## DATASET RECORDS:
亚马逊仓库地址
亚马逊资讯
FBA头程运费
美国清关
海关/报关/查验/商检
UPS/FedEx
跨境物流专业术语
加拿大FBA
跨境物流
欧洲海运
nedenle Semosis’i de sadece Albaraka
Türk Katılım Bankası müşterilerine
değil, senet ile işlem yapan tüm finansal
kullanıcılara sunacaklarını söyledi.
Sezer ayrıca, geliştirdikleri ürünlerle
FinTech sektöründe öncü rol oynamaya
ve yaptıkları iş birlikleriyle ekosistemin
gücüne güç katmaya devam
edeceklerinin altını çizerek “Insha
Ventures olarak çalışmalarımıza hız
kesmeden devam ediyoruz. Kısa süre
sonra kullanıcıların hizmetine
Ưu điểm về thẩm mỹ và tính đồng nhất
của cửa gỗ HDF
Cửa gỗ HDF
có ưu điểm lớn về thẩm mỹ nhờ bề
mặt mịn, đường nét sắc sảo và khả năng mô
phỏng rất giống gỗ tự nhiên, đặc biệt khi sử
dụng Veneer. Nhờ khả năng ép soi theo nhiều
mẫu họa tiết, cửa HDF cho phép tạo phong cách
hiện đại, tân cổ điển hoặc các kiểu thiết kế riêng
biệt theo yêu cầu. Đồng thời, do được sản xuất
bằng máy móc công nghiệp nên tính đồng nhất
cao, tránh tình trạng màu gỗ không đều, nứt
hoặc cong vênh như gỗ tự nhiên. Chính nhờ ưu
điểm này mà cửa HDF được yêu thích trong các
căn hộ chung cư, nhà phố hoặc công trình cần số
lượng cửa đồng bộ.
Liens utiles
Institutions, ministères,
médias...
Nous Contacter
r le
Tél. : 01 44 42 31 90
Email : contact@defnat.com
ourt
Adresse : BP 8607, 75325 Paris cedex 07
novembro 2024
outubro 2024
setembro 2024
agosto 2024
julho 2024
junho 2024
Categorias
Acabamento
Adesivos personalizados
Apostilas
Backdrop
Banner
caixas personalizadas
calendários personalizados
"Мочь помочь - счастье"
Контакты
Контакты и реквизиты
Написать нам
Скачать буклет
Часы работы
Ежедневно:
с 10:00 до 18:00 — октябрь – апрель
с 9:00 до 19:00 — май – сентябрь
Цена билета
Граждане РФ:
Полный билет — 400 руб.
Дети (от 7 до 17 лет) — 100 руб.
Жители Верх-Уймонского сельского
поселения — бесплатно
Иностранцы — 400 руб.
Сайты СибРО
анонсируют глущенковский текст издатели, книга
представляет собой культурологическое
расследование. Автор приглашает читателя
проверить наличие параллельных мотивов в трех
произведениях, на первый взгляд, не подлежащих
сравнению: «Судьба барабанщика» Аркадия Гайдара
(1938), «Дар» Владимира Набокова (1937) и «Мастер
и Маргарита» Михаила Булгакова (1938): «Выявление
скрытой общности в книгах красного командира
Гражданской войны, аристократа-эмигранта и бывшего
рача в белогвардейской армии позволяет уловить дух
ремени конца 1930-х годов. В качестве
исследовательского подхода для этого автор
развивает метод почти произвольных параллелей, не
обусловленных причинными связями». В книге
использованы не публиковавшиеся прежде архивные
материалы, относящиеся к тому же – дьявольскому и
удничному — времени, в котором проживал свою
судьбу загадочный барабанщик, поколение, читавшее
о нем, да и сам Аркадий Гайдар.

...

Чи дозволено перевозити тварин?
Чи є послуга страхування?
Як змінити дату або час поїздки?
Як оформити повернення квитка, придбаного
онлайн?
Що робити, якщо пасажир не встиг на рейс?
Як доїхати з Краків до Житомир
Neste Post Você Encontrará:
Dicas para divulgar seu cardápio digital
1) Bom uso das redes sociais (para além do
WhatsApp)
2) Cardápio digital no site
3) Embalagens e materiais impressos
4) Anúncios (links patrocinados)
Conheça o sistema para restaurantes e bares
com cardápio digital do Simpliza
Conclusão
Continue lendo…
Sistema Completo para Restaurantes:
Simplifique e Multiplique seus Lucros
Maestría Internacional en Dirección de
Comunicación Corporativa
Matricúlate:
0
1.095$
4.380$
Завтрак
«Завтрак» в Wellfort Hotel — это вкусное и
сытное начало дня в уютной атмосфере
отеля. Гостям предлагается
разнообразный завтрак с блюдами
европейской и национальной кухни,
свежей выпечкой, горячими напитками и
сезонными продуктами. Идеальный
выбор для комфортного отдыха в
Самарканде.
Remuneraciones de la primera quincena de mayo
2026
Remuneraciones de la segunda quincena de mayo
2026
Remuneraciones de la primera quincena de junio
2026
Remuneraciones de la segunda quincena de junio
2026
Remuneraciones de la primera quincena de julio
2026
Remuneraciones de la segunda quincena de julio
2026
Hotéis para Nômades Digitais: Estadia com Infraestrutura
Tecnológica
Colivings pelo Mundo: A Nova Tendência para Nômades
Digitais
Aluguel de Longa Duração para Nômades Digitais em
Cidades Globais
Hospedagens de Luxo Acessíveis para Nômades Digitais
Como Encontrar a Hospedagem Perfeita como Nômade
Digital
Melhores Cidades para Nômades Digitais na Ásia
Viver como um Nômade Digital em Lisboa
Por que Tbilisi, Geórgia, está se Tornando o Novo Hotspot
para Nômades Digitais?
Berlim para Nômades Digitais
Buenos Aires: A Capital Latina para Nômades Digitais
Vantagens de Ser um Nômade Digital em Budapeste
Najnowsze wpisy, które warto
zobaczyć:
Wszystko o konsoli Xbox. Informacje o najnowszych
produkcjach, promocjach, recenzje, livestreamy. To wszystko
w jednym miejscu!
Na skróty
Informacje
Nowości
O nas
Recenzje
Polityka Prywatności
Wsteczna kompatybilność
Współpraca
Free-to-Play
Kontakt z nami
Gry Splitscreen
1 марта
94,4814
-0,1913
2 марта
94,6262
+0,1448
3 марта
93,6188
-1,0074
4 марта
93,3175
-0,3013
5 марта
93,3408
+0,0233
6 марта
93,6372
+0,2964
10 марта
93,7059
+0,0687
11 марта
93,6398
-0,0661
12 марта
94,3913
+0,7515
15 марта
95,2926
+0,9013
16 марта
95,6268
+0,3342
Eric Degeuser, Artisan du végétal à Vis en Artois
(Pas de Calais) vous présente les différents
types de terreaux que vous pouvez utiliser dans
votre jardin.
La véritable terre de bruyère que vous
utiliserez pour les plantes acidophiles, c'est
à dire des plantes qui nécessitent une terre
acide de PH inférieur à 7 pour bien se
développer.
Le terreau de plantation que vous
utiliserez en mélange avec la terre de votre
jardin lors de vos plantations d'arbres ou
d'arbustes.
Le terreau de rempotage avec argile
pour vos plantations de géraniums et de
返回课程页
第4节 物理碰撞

--

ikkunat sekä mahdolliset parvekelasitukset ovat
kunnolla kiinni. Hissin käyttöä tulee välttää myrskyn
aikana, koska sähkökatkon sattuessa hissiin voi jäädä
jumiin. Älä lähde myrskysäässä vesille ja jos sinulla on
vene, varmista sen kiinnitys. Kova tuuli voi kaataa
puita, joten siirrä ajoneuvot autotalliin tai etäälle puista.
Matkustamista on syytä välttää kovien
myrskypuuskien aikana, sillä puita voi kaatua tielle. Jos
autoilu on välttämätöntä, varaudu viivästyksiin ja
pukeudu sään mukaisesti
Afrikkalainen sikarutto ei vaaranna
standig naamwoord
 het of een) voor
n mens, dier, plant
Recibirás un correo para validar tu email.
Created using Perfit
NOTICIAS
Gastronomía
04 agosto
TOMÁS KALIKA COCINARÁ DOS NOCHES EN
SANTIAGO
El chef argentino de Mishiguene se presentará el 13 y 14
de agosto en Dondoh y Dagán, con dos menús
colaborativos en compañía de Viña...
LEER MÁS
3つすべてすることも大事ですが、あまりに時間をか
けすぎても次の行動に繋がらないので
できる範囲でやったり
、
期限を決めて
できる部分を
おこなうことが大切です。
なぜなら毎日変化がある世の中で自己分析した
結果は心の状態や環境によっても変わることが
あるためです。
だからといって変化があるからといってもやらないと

## WORK INSTRUCTIONS:
Precisely the lines between those holding "исследовательского подхода для этого автор" and "о нем, да и сам Аркадий Гайдар.", inclusive, are to be reproduced from the listing above, with nothing added.

## EXERCISE RESPONSE:
исследовательского подхода для этого автор
развивает метод почти произвольных параллелей, не
обусловленных причинными связями». В книге
использованы не публиковавшиеся прежде архивные
материалы, относящиеся к тому же – дьявольскому и
удничному — времени, в котором проживал свою
судьбу загадочный барабанщик, поколение, читавшее
о нем, да и сам Аркадий Гайдар.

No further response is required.